Source material
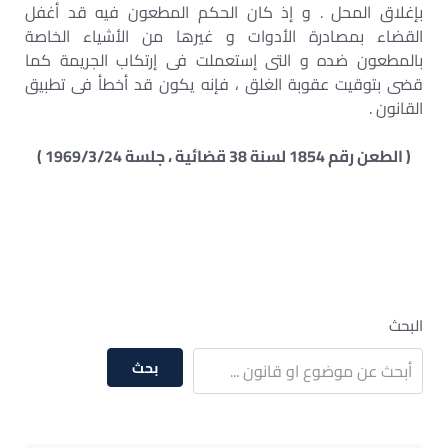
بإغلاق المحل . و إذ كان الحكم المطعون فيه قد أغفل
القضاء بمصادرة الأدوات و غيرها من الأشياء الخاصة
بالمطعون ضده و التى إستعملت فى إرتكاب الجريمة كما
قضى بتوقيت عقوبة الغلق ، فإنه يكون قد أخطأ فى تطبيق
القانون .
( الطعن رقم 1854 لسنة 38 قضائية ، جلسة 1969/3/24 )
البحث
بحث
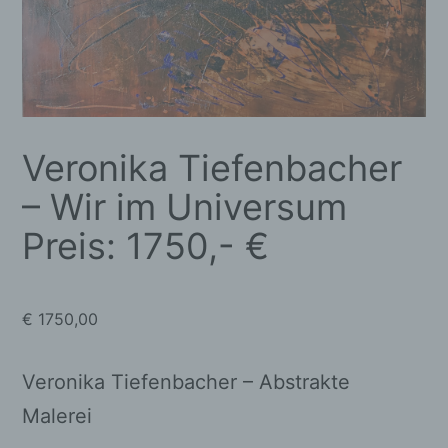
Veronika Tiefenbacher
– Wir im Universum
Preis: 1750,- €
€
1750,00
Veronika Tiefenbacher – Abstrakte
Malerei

--

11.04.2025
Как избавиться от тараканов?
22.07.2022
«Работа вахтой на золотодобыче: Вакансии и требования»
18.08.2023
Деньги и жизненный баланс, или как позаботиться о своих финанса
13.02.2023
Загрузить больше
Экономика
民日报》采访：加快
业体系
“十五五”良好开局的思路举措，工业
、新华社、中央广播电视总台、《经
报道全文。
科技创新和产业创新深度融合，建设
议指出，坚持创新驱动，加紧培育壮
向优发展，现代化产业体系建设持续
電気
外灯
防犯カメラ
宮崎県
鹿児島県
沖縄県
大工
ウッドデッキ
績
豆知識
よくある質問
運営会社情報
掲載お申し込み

Task to carry out
In the material above, how many lines include the string "Tiefenbacher"? Please reply with the number only.

Result
2